From the first line to the last, write out the listing exactly.

Materials provided >>
+ + + +

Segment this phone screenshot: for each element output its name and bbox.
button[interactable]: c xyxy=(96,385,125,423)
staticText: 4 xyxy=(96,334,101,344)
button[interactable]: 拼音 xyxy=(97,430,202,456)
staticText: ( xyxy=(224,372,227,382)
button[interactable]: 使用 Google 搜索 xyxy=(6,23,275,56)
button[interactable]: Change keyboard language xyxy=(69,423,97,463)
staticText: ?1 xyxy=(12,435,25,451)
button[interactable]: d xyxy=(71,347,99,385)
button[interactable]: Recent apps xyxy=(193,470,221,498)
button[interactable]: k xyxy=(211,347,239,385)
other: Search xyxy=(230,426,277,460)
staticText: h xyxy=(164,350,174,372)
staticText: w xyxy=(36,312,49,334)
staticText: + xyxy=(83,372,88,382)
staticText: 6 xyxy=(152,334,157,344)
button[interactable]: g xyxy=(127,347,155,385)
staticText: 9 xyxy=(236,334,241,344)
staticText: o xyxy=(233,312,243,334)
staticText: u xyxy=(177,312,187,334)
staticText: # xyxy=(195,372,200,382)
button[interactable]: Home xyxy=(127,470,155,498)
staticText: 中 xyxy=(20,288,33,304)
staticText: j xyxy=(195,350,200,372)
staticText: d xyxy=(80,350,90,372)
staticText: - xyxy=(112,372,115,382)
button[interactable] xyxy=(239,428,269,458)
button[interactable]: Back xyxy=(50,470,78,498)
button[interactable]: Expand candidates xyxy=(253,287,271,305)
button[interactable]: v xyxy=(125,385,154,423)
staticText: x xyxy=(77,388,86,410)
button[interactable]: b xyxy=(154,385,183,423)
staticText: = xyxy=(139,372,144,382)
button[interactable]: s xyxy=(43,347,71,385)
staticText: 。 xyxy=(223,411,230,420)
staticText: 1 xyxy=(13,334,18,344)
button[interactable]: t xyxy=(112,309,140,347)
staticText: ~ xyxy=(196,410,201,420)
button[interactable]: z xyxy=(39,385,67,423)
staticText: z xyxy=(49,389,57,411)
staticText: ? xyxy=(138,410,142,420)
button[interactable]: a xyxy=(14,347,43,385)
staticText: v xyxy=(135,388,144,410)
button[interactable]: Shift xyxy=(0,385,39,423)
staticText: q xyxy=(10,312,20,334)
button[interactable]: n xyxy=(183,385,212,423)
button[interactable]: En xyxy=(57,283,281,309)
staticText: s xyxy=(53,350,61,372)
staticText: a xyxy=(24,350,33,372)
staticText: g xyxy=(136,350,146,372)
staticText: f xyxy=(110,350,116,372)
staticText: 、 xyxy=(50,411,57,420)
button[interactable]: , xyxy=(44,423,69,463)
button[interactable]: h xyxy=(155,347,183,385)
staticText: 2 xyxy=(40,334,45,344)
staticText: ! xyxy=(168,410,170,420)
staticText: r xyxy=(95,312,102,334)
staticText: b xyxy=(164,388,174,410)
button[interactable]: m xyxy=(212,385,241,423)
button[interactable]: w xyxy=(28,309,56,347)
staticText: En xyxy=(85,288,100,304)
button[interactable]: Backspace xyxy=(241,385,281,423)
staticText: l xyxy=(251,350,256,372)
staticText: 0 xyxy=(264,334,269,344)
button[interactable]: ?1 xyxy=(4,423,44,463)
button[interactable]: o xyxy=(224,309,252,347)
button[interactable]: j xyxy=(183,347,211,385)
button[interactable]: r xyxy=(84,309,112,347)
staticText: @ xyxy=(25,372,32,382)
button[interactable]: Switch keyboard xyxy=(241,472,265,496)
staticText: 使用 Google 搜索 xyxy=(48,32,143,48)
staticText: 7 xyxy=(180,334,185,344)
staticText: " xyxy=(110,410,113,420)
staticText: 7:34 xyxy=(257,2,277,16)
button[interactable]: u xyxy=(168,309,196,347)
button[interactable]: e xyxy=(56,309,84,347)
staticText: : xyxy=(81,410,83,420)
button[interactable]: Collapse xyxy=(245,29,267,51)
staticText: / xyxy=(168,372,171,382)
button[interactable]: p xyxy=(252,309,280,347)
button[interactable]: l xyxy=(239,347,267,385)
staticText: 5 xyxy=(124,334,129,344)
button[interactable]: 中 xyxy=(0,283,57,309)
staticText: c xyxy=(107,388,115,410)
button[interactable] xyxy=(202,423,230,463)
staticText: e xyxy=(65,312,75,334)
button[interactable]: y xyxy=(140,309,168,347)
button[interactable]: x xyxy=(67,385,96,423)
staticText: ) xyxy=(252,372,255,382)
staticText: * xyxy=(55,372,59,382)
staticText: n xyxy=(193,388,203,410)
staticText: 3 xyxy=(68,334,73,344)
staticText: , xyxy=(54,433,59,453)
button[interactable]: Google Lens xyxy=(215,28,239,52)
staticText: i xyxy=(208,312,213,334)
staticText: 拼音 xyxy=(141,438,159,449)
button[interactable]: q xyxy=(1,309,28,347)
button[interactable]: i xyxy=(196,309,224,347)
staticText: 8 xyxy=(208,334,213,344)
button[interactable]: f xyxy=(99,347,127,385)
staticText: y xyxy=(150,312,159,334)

+ + + +

Reply >>
Segment this phone screenshot: for each element output its name and bbox.
button[interactable]: c xyxy=(96,385,125,423)
staticText: 4 xyxy=(96,334,101,344)
button[interactable]: 拼音 xyxy=(97,430,202,456)
staticText: ( xyxy=(224,372,227,382)
button[interactable]: 使用 Google 搜索 xyxy=(6,23,275,56)
button[interactable]: Change keyboard language xyxy=(69,423,97,463)
staticText: ?1 xyxy=(12,435,25,451)
button[interactable]: d xyxy=(71,347,99,385)
button[interactable]: Recent apps xyxy=(193,470,221,498)
button[interactable]: k xyxy=(211,347,239,385)
other: Search xyxy=(230,426,277,460)
staticText: h xyxy=(164,350,174,372)
staticText: w xyxy=(36,312,49,334)
staticText: + xyxy=(83,372,88,382)
staticText: 6 xyxy=(152,334,157,344)
button[interactable]: g xyxy=(127,347,155,385)
staticText: 9 xyxy=(236,334,241,344)
staticText: o xyxy=(233,312,243,334)
staticText: u xyxy=(177,312,187,334)
staticText: # xyxy=(195,372,200,382)
button[interactable]: Home xyxy=(127,470,155,498)
staticText: 中 xyxy=(20,288,33,304)
staticText: j xyxy=(195,350,200,372)
staticText: d xyxy=(80,350,90,372)
staticText: - xyxy=(112,372,115,382)
button[interactable] xyxy=(239,428,269,458)
button[interactable]: Back xyxy=(50,470,78,498)
button[interactable]: Expand candidates xyxy=(253,287,271,305)
button[interactable]: v xyxy=(125,385,154,423)
staticText: x xyxy=(77,388,86,410)
button[interactable]: b xyxy=(154,385,183,423)
staticText: = xyxy=(139,372,144,382)
button[interactable]: s xyxy=(43,347,71,385)
staticText: 。 xyxy=(223,411,230,420)
staticText: 1 xyxy=(13,334,18,344)
button[interactable]: t xyxy=(112,309,140,347)
staticText: ~ xyxy=(196,410,201,420)
button[interactable]: z xyxy=(39,385,67,423)
staticText: z xyxy=(49,389,57,411)
staticText: ? xyxy=(138,410,142,420)
button[interactable]: a xyxy=(14,347,43,385)
staticText: v xyxy=(135,388,144,410)
button[interactable]: Shift xyxy=(0,385,39,423)
staticText: q xyxy=(10,312,20,334)
button[interactable]: n xyxy=(183,385,212,423)
button[interactable]: En xyxy=(57,283,281,309)
staticText: s xyxy=(53,350,61,372)
staticText: a xyxy=(24,350,33,372)
staticText: g xyxy=(136,350,146,372)
staticText: f xyxy=(110,350,116,372)
staticText: 、 xyxy=(50,411,57,420)
button[interactable]: , xyxy=(44,423,69,463)
button[interactable]: h xyxy=(155,347,183,385)
staticText: 2 xyxy=(40,334,45,344)
staticText: ! xyxy=(168,410,170,420)
staticText: r xyxy=(95,312,102,334)
staticText: b xyxy=(164,388,174,410)
button[interactable]: m xyxy=(212,385,241,423)
button[interactable]: w xyxy=(28,309,56,347)
staticText: En xyxy=(85,288,100,304)
button[interactable]: Backspace xyxy=(241,385,281,423)
staticText: l xyxy=(251,350,256,372)
staticText: 0 xyxy=(264,334,269,344)
button[interactable]: ?1 xyxy=(4,423,44,463)
button[interactable]: o xyxy=(224,309,252,347)
button[interactable]: j xyxy=(183,347,211,385)
button[interactable]: r xyxy=(84,309,112,347)
staticText: @ xyxy=(25,372,32,382)
button[interactable]: Switch keyboard xyxy=(241,472,265,496)
staticText: 使用 Google 搜索 xyxy=(48,32,143,48)
staticText: 7 xyxy=(180,334,185,344)
staticText: " xyxy=(110,410,113,420)
staticText: 7:34 xyxy=(257,2,277,16)
button[interactable]: u xyxy=(168,309,196,347)
button[interactable]: e xyxy=(56,309,84,347)
staticText: : xyxy=(81,410,83,420)
button[interactable]: Collapse xyxy=(245,29,267,51)
staticText: / xyxy=(168,372,171,382)
button[interactable]: p xyxy=(252,309,280,347)
button[interactable]: l xyxy=(239,347,267,385)
staticText: 5 xyxy=(124,334,129,344)
button[interactable]: 中 xyxy=(0,283,57,309)
staticText: c xyxy=(107,388,115,410)
button[interactable] xyxy=(202,423,230,463)
staticText: e xyxy=(65,312,75,334)
button[interactable]: y xyxy=(140,309,168,347)
button[interactable]: x xyxy=(67,385,96,423)
staticText: ) xyxy=(252,372,255,382)
staticText: * xyxy=(55,372,59,382)
staticText: n xyxy=(193,388,203,410)
staticText: 3 xyxy=(68,334,73,344)
staticText: , xyxy=(54,433,59,453)
button[interactable]: Google Lens xyxy=(215,28,239,52)
staticText: i xyxy=(208,312,213,334)
staticText: 拼音 xyxy=(141,438,159,449)
button[interactable]: q xyxy=(1,309,28,347)
button[interactable]: i xyxy=(196,309,224,347)
staticText: 8 xyxy=(208,334,213,344)
button[interactable]: f xyxy=(99,347,127,385)
staticText: y xyxy=(150,312,159,334)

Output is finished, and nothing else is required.